Directions for this task.
Filter the entries for the word "output". Copy each line in which it occurs.
(Given information begins)
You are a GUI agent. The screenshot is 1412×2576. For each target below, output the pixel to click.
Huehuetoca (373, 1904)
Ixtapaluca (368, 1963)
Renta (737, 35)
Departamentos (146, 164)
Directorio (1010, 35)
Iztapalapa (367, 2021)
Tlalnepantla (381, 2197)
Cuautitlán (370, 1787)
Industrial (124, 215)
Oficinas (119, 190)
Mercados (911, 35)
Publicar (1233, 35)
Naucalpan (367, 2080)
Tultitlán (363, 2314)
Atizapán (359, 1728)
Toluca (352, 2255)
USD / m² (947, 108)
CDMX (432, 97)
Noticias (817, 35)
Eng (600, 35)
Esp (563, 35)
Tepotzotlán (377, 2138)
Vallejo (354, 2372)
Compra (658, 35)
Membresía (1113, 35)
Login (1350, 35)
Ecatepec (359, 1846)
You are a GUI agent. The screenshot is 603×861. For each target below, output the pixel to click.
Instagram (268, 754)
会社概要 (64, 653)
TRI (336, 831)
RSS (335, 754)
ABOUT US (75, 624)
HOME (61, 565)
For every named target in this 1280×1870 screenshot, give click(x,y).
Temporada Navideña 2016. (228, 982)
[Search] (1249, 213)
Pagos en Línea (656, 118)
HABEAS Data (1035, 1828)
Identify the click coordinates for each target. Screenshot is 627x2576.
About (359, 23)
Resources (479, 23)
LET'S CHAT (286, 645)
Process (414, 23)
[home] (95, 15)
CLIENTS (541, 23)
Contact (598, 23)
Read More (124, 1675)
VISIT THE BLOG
(Given information ends)
Solution for this problem.
You are a GUI agent. The screenshot is 1412×2576. For each target below, output the pixel to click.
You are a GUI agent. The screenshot is 603×861. For each target below, output the pixel to click.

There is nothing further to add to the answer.